# Raw data:
------------------------------------------------

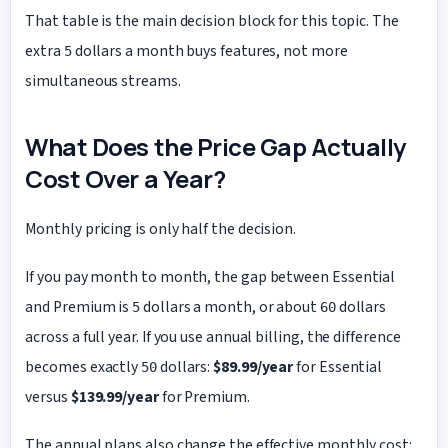
That table is the main decision block for this topic. The
extra
dollars a month buys features, not more
5
simultaneous streams.
What Does the Price Gap Actually
Cost Over a Year?
Monthly pricing is only half the decision.
If you pay month to month, the gap between Essential
and Premium is
dollars a month, or about
dollars
5
60
across a full year. If you use annual billing, the difference
becomes exactly
dollars:
$89.99/year
for Essential
50
versus
$139.99/year
for Premium.
The annual plans also change the effective monthly cost:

------------------------------------------------

# Prompt:
Without the pictures, write out the listing exactly as it appears above.

# Written response:
That table is the main decision block for this topic. The
extra
dollars a month buys features, not more
5
simultaneous streams.
What Does the Price Gap Actually
Cost Over a Year?
Monthly pricing is only half the decision.
If you pay month to month, the gap between Essential
and Premium is
dollars a month, or about
dollars
5
60
across a full year. If you use annual billing, the difference
becomes exactly
dollars:
$89.99/year
for Essential
50
versus
$139.99/year
for Premium.
The annual plans also change the effective monthly cost:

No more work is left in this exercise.